Medium Term Plans are devised carefully to ensure there is a clear sequence of learning. We have deliberately limited the number of different aspects studied within a subject area to enable us to deepen learning and focus on skills’ development. Subject specialists are used to teach some areas e.g. PE and Music.
Working Walls which mirror our KWL grids are used to promote deep learning.
Pupil talk is a strength of all lessons and enables teachers to help children develop vocabulary and language.
Careful use of questioning, using the platform of Bloom’s Taxonomy, enables teachers to check pupils’ understanding and also challenge them.
We enrich the curriculum by inviting visitors into the school and also arranging numerous external visits. Practical activities are used to inspire learning.
Teachers use the ‘double teach’ approach to ensure more able learners are moved on swiftly and to enable additional support to be given, as appropriate, to other learners.
The maths curriculum has been adapted to reflect the pace of learning in lower sets and to enable more opportunity for consolidation – Rule of Eight rather than Rule of Six.
Individual Education Plans are devised, where appropriate, to ensure the curriculum is adapted to meet the specific needs of learners. The school will go to any length to meet the needs of individual pupils.
Themed weeks e.g. Well-Being Week are designed to promote skills such as resilience as we know this is a barrier to learning.
Opportunities to develop reading skills are utilised widely and a love of reading is actively promoted, via focused initiatives and rewards.
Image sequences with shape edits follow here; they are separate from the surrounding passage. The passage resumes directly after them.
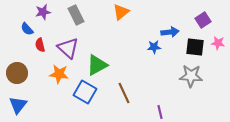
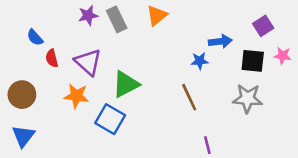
purple star: (43, 12) -> (88, 15), moved
gray rectangle: (76, 15) -> (117, 19), moved
brown line: (124, 93) -> (189, 97), moved

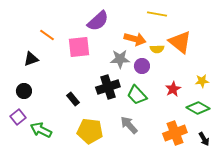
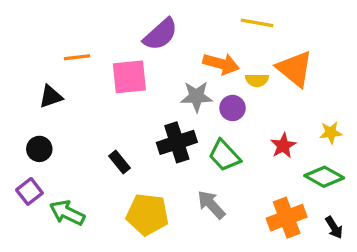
orange line: (47, 35) -> (77, 57), turned -42

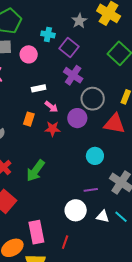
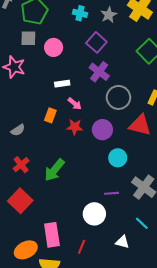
cyan cross: (48, 34) -> (80, 13), moved
purple circle: (77, 118) -> (102, 130), moved
white triangle: (103, 216) -> (122, 242), moved

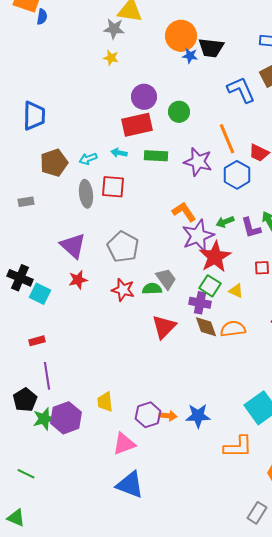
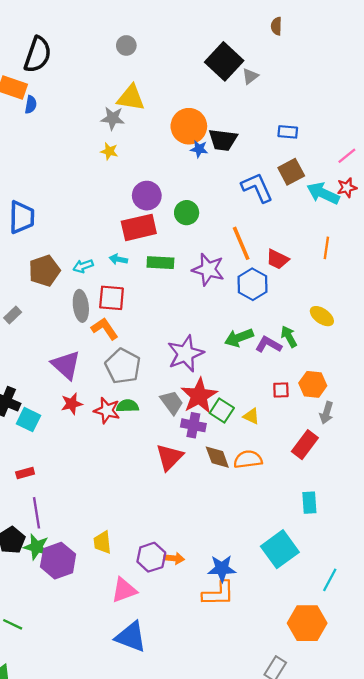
gray rectangle: (26, 202) -> (13, 315), turned -35
orange L-shape: (184, 212) -> (105, 329), moved
green arrow: (225, 222) -> (239, 338), size x1.4
purple L-shape: (251, 228) -> (268, 345), turned 135
purple star: (198, 236) -> (185, 354), moved
red star: (215, 257) -> (199, 396), moved
green semicircle: (152, 289) -> (127, 406), moved
red star: (123, 290) -> (107, 410), moved
purple cross: (200, 303) -> (193, 425), moved
blue star: (198, 416) -> (222, 569), moved
green star: (44, 419) -> (36, 547), moved, turned 30
orange L-shape: (238, 447) -> (218, 594), moved

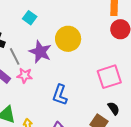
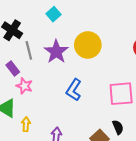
pink star: (25, 75) -> (24, 86), moved
blue L-shape: (60, 95) -> (74, 90), moved

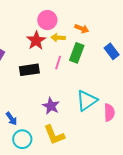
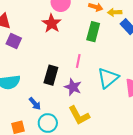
yellow arrow: (58, 38) -> (115, 12), moved
pink line: (58, 63) -> (78, 61), moved
black rectangle: (29, 70) -> (51, 75), moved, turned -60

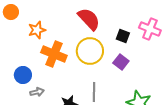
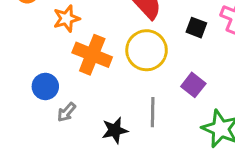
purple square: (121, 62) -> (193, 85), moved
gray arrow: (37, 92) -> (66, 112), turned 144

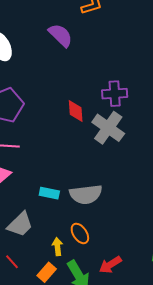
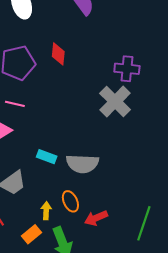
red diamond: (76, 111) -> (58, 54), moved
red arrow: (110, 265) -> (96, 218), moved

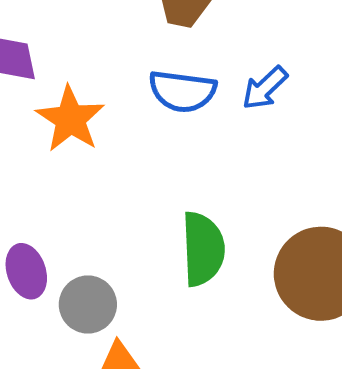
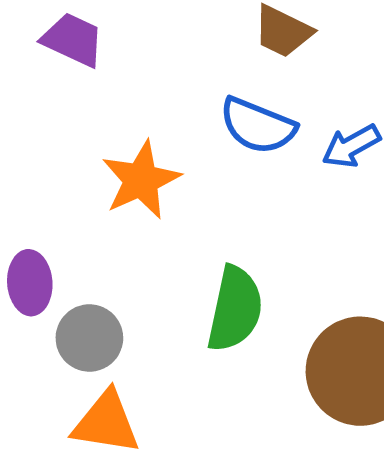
orange star: (70, 119) -> (141, 180), moved

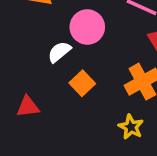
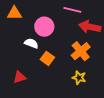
white semicircle: (59, 52) -> (31, 43), turned 72

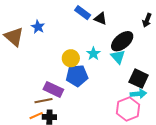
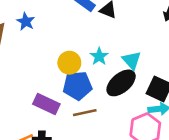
black ellipse: (122, 41) -> (121, 83), moved
brown line: (43, 101) -> (85, 113), moved

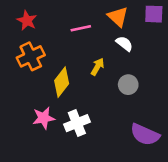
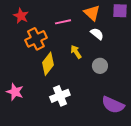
orange cross: (31, 56) -> (36, 39), moved
yellow arrow: (97, 67) -> (76, 52), turned -64
pink star: (44, 118) -> (15, 92), moved, turned 30

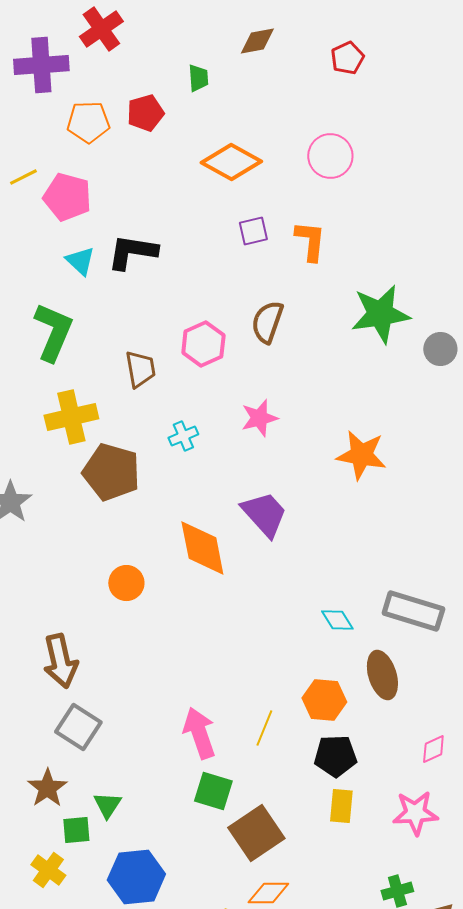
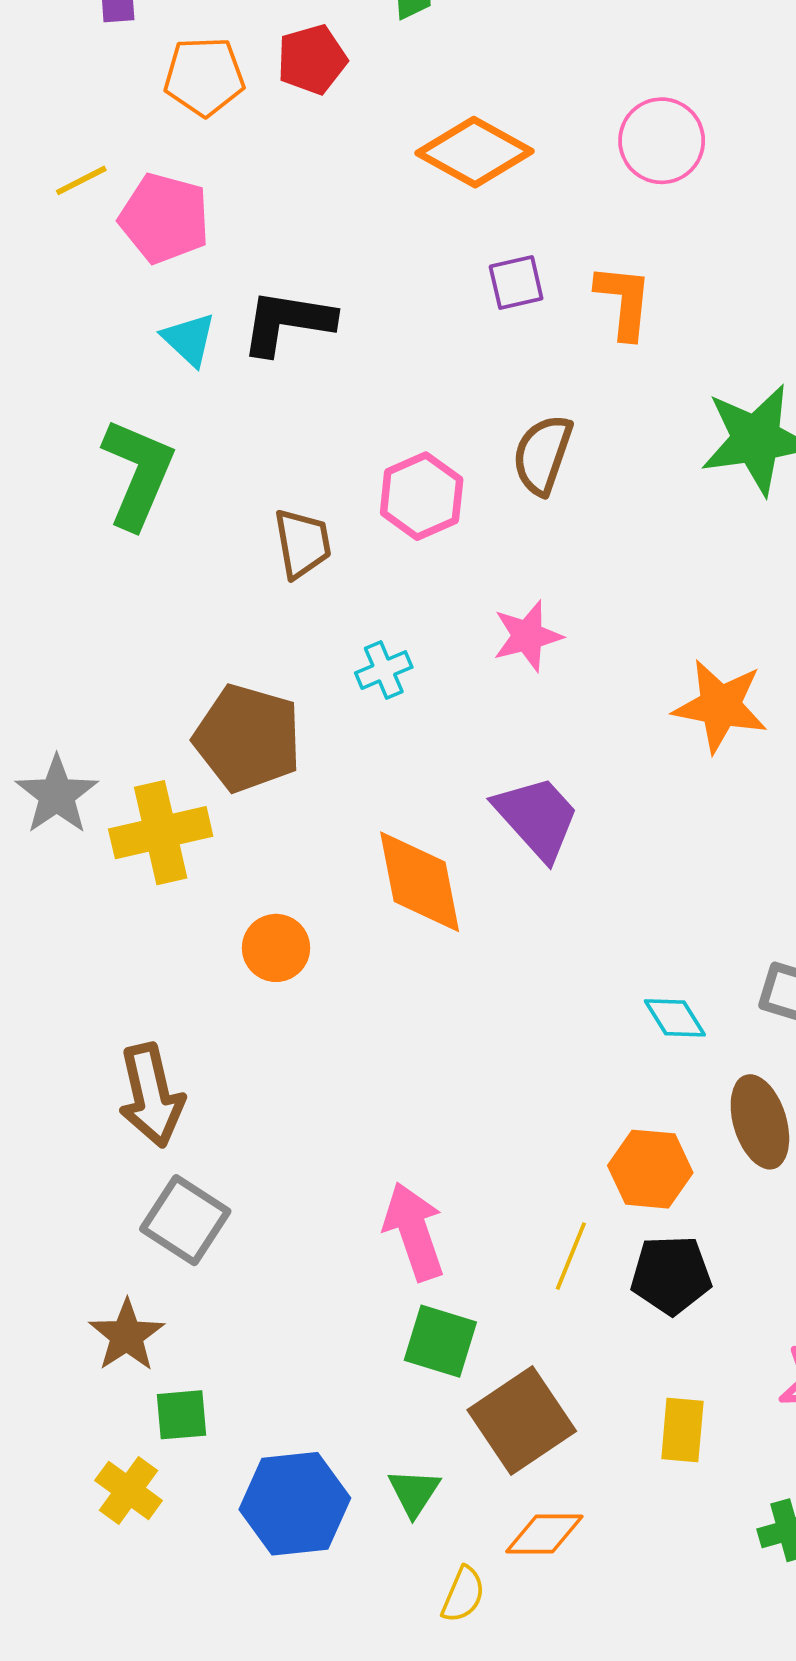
yellow cross: (71, 417) -> (161, 833), moved
yellow line: (264, 728) -> (571, 1256), moved
green triangle: (107, 805) -> (414, 1492), moved
yellow rectangle: (341, 806) -> (682, 1430), moved

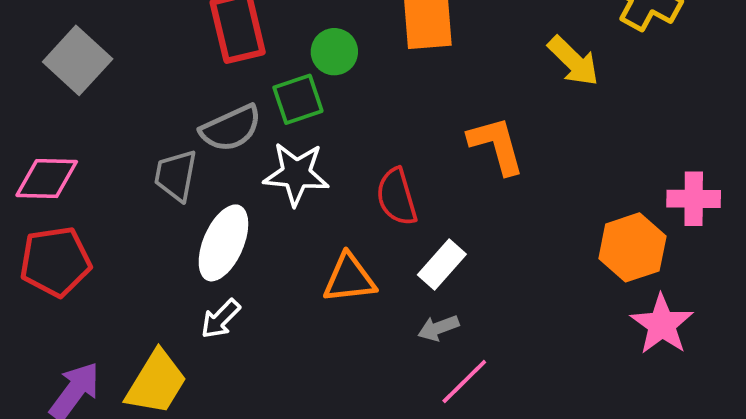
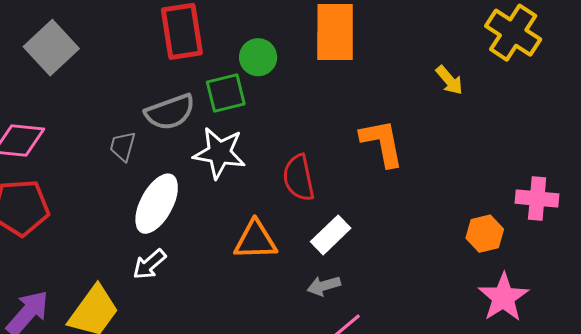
yellow arrow: (573, 61) -> (449, 80), size x0.7
gray trapezoid: (176, 175) -> (123, 146), size x0.7
orange hexagon: (632, 247) -> (485, 234), size x0.7

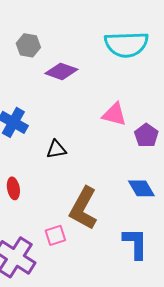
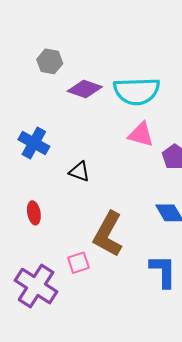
cyan semicircle: (126, 44) -> (137, 91), moved
black triangle: (56, 149) -> (79, 172), turned 30

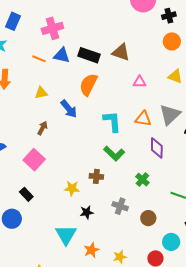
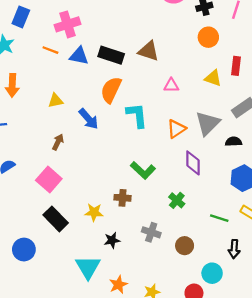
orange line: (39, 59) -> (50, 50), moved
orange triangle: (143, 119) -> (176, 129), turned -42
cyan L-shape: (112, 121) -> (137, 115), moved
black rectangle: (26, 194) -> (56, 219), moved, size x1.5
This helps us to address the issue that many children do not read at home.
Assessment, via questioning and use of KWL grids, is used to check pupils’ embedded learning and our mastery curriculum enables pupils to apply new skills readily.
The school has its own data tracking system which both parents and teachers find helpful in order to identify next steps in learning. Data is collected three times a year for core subjects in Year 6 and twice a year for Years 3, 4 and 5; data is collected twice a year for all other subject areas.
Curriculum Impact
National tests show that attainment in reading, writing and maths – both as individual subjects – and combined is significantly above national standards.
Monitoring findings show that work in children’s books is of a very high standard and progress is generally rapid and seldom slow.
Pupils enjoy their learning and are enthused by the knowledge they gain. They often choose to complete further work at home, linked to their topic in class. They are motivated by things that happen at school e.g. school fundraising projects for Guide Dogs UK.
Pupils enjoy reading and most demonstrate a high level of fluency.
Pupils transfer their skills well e.g. using spreadsheets and charts/graphs in science lessons.
Pupils with SEND achieve excellent outcomes against their individual targets where appropriate.
Disadvantaged pupils make good progress which is in line with, or better than their peers, in all years
Feedback from our local secondary school confirms that the children join them very well prepared for the next steps in their learning journey.